DJ Próvaí, um talentoso ator cômico, está firmemente preso entre essas duas formas contínuas de resistência. Escondendo sua identidade secreta de sua esposa e seus alunos sob uma balaclava tricolor irlandesa, ele tenta navegar em uma história de peixe fora d’água como um homem de meia-idade tenso e relativamente direto arrastado para uma história de hip-hop ágil e juvenil.

O DJ e seus jovens camaradas compartilham um objetivo comum: promover a língua irlandesa como um meio de protesto contra a supremacia secular da língua inglesa e a opressão britânica. Enquanto um censo recente do Reino Unido sugere um aumento no uso da língua irlandesa (mesmo que apenas por uma pequena fração), apenas 6.000 pessoas na Irlanda do Norte ainda a falam como sua língua principal em casa — menos do que aquelas que falam polonês e lituano. Isso dá à missão cultural do grupo um senso de urgência que ajuda a explicar por que nem o grupo nem o filme parecem excessivamente investidos em políticas de respeitabilidade.

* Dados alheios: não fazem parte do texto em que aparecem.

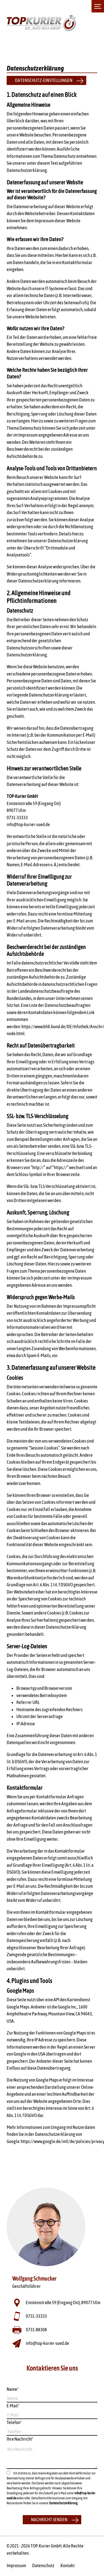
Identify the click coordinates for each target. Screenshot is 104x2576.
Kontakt (67, 2565)
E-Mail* (13, 2406)
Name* (13, 2389)
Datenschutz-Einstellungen (43, 80)
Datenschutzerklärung (63, 2503)
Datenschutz (43, 2565)
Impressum (16, 2565)
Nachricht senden (49, 2519)
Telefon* (14, 2422)
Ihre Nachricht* (20, 2439)
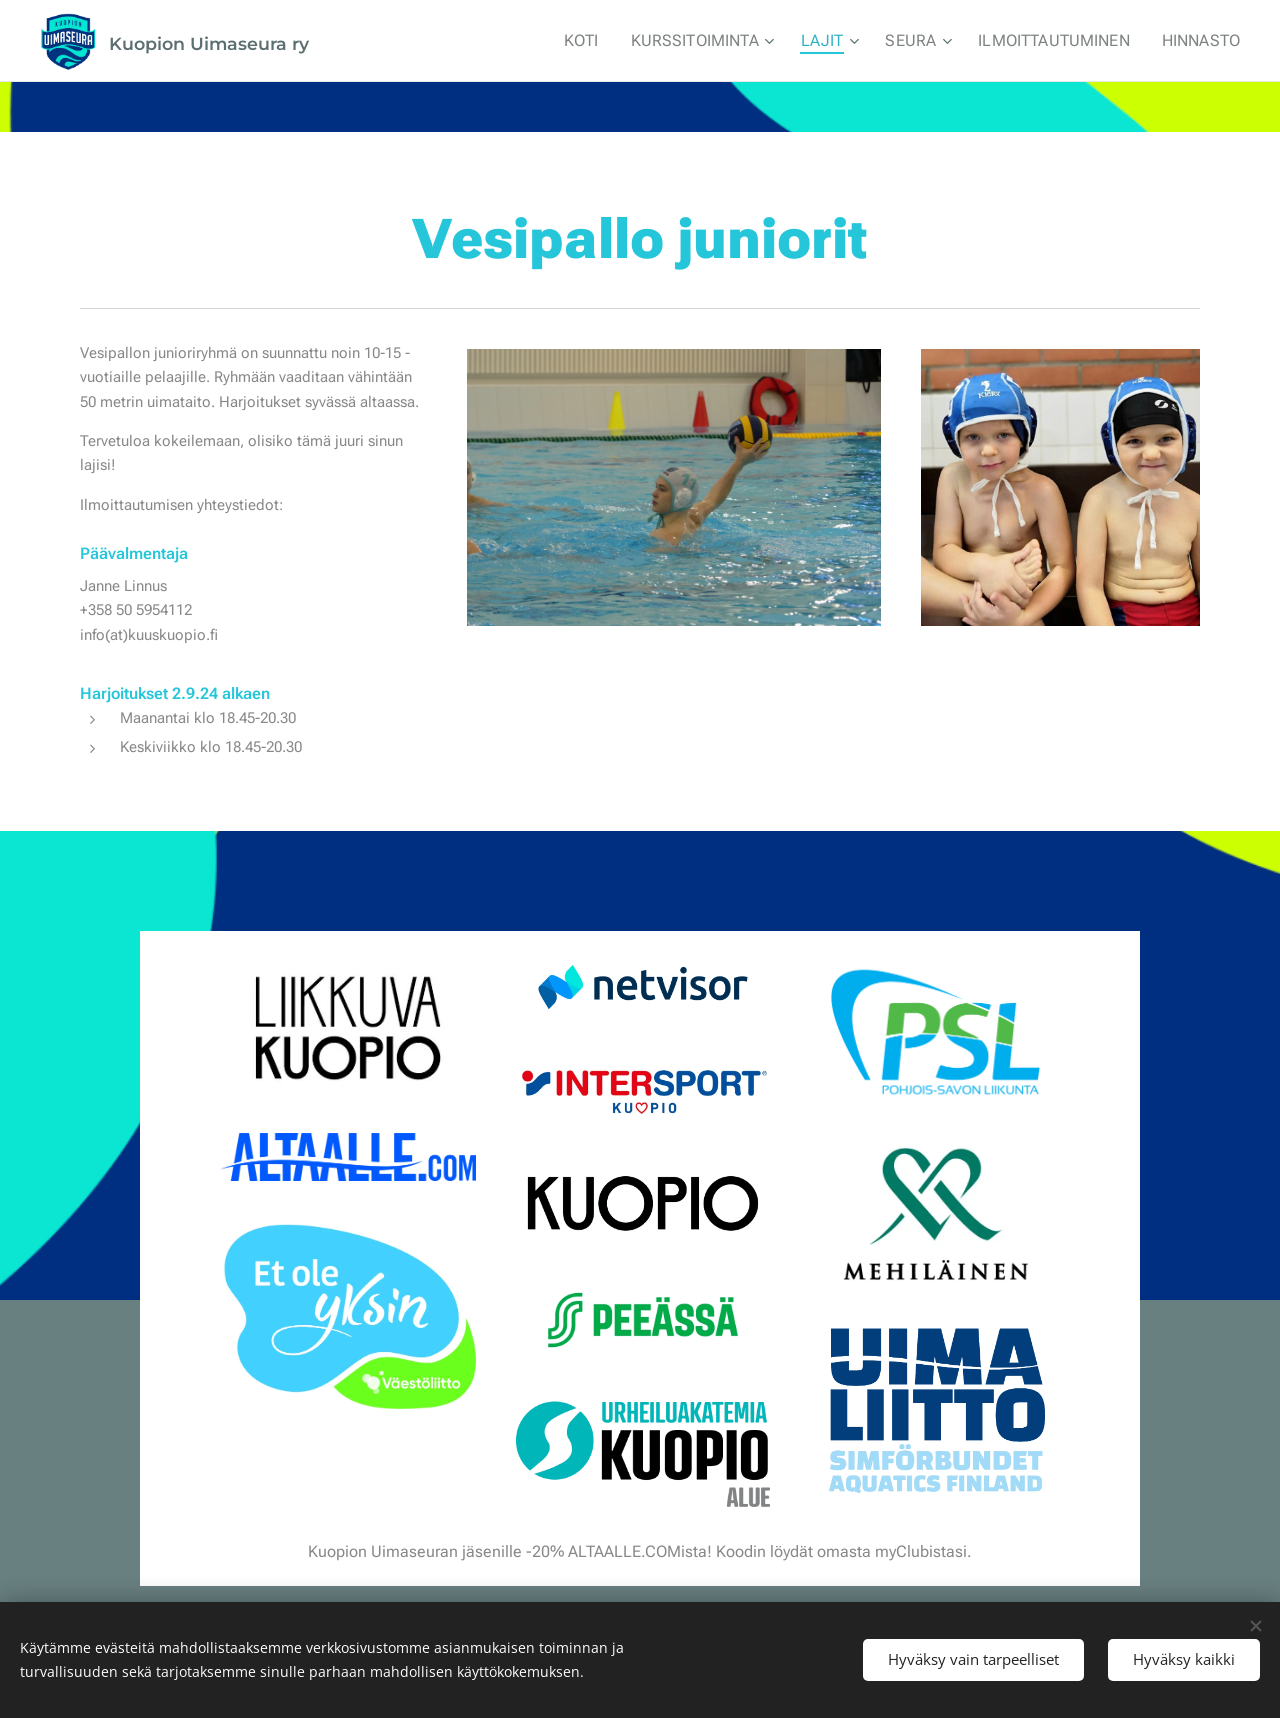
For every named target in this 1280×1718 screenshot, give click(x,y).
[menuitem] (612, 41)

A música do Kneecap é um dedo do meio direto para séculos de subjugação colonial.

Pontos de vista opostos aparecem ocasionalmente, mas Peppiatt enquadra o grupo com uma energia visual tão atraente que é difícil não se convencer por eles. Nós escorregamos e deslizamos pelo palco com eles durante suas performances movidas a cetamina, enquanto o próprio tecido da moldura ganha vida com letras e traduções que aparecem na tela na forma de rabiscos, como se tivessem sido arrancados dos cadernos do grupo. Enquanto a maioria dos filmes biográficos musicais pode se aprofundar nos perigos do uso de drogas, com arcos no final do segundo ato retratando queda e redenção, Peppiatt não tem desejo de moralizar. “Kneecap” incorpora o hedonismo sem remorso do grupo e, eventualmente, se torna um filme de protesto por si só, visando a conscientização e o renascimento linguístico. Também é muito divertido.

Cada detalhe estético parece realçado pela sensibilidade punk do trio e pelo som estridente, Cypress Hill-meets-techno, até o enquadramento e a edição do filme. A câmera do diretor de fotografia Ryan Kernaghan inclina-se em um eixo e faz curvas de 360 ​​graus durante números mais inebriantes; tomadas de tela dividida do trio em diferentes locais não são divididas por linhas retas, mas por equalizadores pulsantes em movimento, como se as paixões do trio estivessem se esforçando e explodindo pela tela. A quarta parede é um assunto de ataque frequente ao longo dos 105 minutos de duração, especialmente pela narração sarcástica e venenosa de Mo Chara, que não deixa espaço para interpretações errôneas da política do filme. O hip-hop é um gênero impregnado de resistência à autoridade estatal e, na linha de progenitores do gênero como Public Enemy, NWA e Grandmaster Flash and the Furious Five, a música de Kneecap é um dedo do meio direto para séculos de subjugação colonial, expressa por meio da linguagem da revolta musical e dirigida diretamente à câmera, como uma revolução televisionada.